— Problem description —
One number is the expected answer: the count of lines in the material below containing the word "Facebook".

— Data provided —
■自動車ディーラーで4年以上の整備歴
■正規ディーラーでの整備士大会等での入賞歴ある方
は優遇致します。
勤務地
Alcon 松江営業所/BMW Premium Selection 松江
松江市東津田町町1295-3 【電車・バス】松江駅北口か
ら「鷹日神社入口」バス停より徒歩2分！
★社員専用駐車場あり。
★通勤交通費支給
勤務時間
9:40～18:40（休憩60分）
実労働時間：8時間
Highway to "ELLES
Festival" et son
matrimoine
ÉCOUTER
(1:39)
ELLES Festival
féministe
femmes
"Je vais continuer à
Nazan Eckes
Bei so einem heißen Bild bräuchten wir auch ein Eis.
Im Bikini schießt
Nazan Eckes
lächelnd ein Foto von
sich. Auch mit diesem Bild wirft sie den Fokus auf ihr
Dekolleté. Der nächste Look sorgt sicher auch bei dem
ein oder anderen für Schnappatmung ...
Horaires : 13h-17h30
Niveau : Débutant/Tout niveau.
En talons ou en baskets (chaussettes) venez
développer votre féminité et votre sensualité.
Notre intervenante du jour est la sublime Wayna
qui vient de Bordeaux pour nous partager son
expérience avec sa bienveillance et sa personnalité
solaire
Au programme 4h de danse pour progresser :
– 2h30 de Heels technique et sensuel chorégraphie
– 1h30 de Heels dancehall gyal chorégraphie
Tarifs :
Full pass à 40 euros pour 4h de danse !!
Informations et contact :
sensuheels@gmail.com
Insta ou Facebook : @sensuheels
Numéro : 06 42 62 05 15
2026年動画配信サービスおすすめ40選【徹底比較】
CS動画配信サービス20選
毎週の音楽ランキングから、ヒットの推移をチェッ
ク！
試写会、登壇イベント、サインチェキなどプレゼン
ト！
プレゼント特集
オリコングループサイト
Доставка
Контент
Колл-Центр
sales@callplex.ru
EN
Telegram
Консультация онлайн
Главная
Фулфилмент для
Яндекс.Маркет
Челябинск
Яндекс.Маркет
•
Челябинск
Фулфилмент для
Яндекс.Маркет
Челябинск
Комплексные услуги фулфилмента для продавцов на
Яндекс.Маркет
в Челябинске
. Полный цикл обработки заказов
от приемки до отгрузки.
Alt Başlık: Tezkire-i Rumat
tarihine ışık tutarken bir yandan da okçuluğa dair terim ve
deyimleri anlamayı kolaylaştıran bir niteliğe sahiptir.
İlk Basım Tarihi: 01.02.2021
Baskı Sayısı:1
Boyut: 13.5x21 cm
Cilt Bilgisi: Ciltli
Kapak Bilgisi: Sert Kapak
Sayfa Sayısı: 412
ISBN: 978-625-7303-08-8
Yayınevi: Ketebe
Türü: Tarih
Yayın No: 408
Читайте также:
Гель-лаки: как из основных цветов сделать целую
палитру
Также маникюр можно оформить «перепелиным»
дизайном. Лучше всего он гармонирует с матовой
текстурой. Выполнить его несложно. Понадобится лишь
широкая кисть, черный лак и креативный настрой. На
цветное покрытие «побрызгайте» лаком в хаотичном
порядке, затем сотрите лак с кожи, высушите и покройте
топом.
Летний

...

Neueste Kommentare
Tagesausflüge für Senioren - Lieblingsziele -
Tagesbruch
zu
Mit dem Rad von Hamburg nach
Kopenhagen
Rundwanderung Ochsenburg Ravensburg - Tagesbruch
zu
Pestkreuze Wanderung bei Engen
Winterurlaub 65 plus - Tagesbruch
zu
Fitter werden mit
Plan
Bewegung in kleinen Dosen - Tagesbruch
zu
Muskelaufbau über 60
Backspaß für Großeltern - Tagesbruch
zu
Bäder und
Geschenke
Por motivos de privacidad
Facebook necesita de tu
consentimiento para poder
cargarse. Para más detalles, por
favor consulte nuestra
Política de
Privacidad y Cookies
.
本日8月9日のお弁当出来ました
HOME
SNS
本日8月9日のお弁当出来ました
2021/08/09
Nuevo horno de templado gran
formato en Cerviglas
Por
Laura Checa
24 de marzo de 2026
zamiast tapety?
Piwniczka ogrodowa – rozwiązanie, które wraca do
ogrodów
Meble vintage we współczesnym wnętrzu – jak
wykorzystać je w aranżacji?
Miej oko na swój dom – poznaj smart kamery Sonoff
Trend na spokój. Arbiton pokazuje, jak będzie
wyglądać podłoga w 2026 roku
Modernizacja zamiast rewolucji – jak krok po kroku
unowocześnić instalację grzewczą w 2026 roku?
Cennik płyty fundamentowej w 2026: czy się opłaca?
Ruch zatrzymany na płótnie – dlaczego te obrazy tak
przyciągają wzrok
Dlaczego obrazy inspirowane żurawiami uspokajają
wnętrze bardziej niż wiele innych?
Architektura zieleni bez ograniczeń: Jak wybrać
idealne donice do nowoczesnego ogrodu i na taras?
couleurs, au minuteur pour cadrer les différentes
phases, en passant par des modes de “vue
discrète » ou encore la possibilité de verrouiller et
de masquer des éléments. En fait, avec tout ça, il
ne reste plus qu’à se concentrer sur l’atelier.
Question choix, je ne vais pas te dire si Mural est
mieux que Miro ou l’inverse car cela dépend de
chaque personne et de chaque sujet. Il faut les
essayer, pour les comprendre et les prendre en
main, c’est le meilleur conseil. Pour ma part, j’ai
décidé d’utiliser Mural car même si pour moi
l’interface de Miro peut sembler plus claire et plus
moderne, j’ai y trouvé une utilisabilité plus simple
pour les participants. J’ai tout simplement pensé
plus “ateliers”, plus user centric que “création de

— Answer to this problem —
2